Mars Hill Church abruptly cancels big Resurgence 2014 conference

The embattled Mars Hill Church canceled its annual Resurgence conference late on Thursday, scuttling an event that brings big name preachers to the Seattle area.

The apparent reason is that leading evangelicals — including past Resurgence attendees — are rapidly cutting ties with the mega-church’s leading man, Mark Driscoll.

The Resurgence 2014 conference was to feature James MacDonald and Paul Tripp, two evangelical leaders who recently resigned from a Mars Hill oversight board.

The preaching at last year’s Resurgence included Matt Chandler, board chair of the Acts29 evangelical “church planting” network. Acts29 broke from Driscoll and Mars Hill last week, and removed Mars Hill churches from its website. Chandler signed a letter urging that Driscoll “step down from ministry for an extended time and seek help.”

The following notice appeared last night on Mars Hill’s Resurgence 2014 website:

“The Resurgence Conference has always been born out of our love of Jesus and the church, and the desire to support efforts to grow leaders to grow churches.

“Unfortunately, we have decided to cancel this year’s conference due to unforeseen changes to our speaker lineup and other challenges we believe would make it difficult to provide the quality of conference people have come to expect from Resurgence.

“Anyone who has already purchased a ticket will be receiving a prompt refund.
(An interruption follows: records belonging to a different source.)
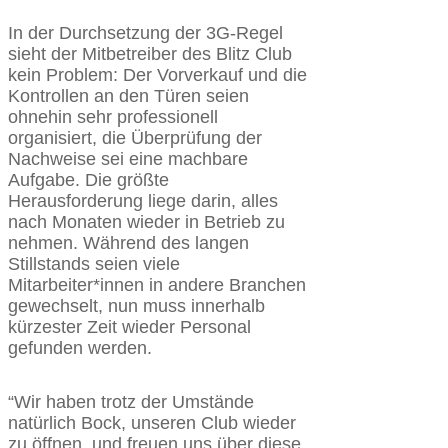
In der Durchsetzung der 3G-Regel
sieht der Mitbetreiber des Blitz Club
kein Problem: Der Vorverkauf und die
Kontrollen an den Türen seien
ohnehin sehr professionell
organisiert, die Überprüfung der
Nachweise sei eine machbare
Aufgabe. Die größte
Herausforderung liege darin, alles
nach Monaten wieder in Betrieb zu
nehmen. Während des langen
Stillstands seien viele
Mitarbeiter*innen in andere Branchen
gewechselt, nun muss innerhalb
kürzester Zeit wieder Personal
gefunden werden.
“Wir haben trotz der Umstände
natürlich Bock, unseren Club wieder
zu öffnen, und freuen uns über diese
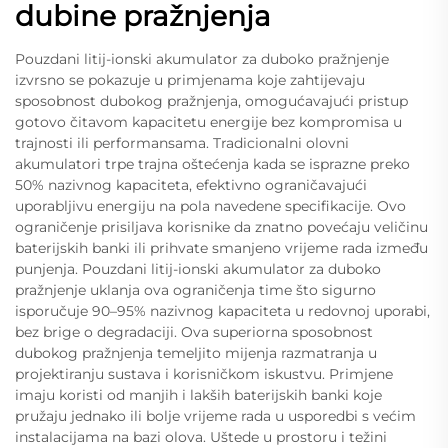
dubine pražnjenja
Pouzdani litij-ionski akumulator za duboko pražnjenje
izvrsno se pokazuje u primjenama koje zahtijevaju
sposobnost dubokog pražnjenja, omogućavajući pristup
gotovo čitavom kapacitetu energije bez kompromisa u
trajnosti ili performansama. Tradicionalni olovni
akumulatori trpe trajna oštećenja kada se isprazne preko
50% nazivnog kapaciteta, efektivno ograničavajući
uporabljivu energiju na pola navedene specifikacije. Ovo
ograničenje prisiljava korisnike da znatno povećaju veličinu
baterijskih banki ili prihvate smanjeno vrijeme rada između
punjenja. Pouzdani litij-ionski akumulator za duboko
pražnjenje uklanja ova ograničenja time što sigurno
isporučuje 90–95% nazivnog kapaciteta u redovnoj uporabi,
bez brige o degradaciji. Ova superiorna sposobnost
dubokog pražnjenja temeljito mijenja razmatranja u
projektiranju sustava i korisničkom iskustvu. Primjene
imaju koristi od manjih i lakših baterijskih banki koje
pružaju jednako ili bolje vrijeme rada u usporedbi s većim
instalacijama na bazi olova. Uštede u prostoru i težini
Thank you for your support of Resurgence and the ministries of Mars Hill Church.”

Early this week, Driscoll’s name was scrubbed from four upcoming “Act Like Men” conferences. He had been slated to speak in Phoenix this October, Dallas-Fort Worth in November, plus Miami and Chicago next year.

The turmoil comes on the eve of a major expected challenge to Driscoll.

Multiple ex-Mars Hill members, including former pastors and program directors, are expected to go public with charges of misconduct against Driscoll. These include intimidation and the use of threats, shunning of ex-members and use of bad language.

Driscoll has delivered a series of mea culpas to his flock, promising to relinquish his “celebrity” role, be a “loving pastor” to his church community and cut out his sometimes-intemperate remarks on Twitter. He apologized for using Mars Hill money to stroke sales of his book “Real Marriage” to get it on the New York Times bestseller list.

And Driscoll has pledged himself to reconciliation with former members, but complained that his critics had chosen to “remain anonymous.”

The latter charge led to creation of a Facebook page, and an early August demonstration outside the Mars Hill Church in Bellevue with the theme: “We are not anonymous.”

With its lineup of powerful (and handsomely compensated) preachers, Resurgence has been a very big deal at Mars Hill.

The two-day conference promised doses of “Jesus-centered theology,” “Jesus-modeled leadership,” “Jesus-empowered living” and Jesus-inspired missionary work.

“Resurgence trains the head, heart and hands of leaders,” the advertisement read.

“We host the largest Church leadership blog, publish half a dozen books annually, hold conferences around the country and offer a master’s level theological training program for leaders from around the world.”

It’s an impressive boast for a church that began 18 years ago in a Seattle living room, and has spread to 15 churches in 5 states.

Driscoll was profiled in the New York Times Magazine five years ago, in which his rough-hewed sermons and rock music were seen as dressing up a stern Calvinist faith. Mars Hill has emphasized a top down structure, starting with male dominance in the family.

The alleged excesses inside the church were, until recently, revealed mainly by the redoubtable Warren Throckmorton, a Pennsylvania college professor who writes for the Patheos website.

A tipping point, in fellow evangelists’ patience, may have come two weeks ago with release of a long-suppressed 2001 rant in which Driscoll held forth (under the pseudonym William Wallace II) against what he called a “Pussified Nation.” He made derogatory remarks against not just liberal Christians but a luminary in the conservative evangelical movement.

Since then, Driscoll has been booted from Acts29 — which he co-founded — and seen Mars Hill churches scrubbed from its website.

He has been removed from the program at Act Like Men conferences. He has seen his books withdrawn from the shelves of 180 LifeWay Christian stores across the country.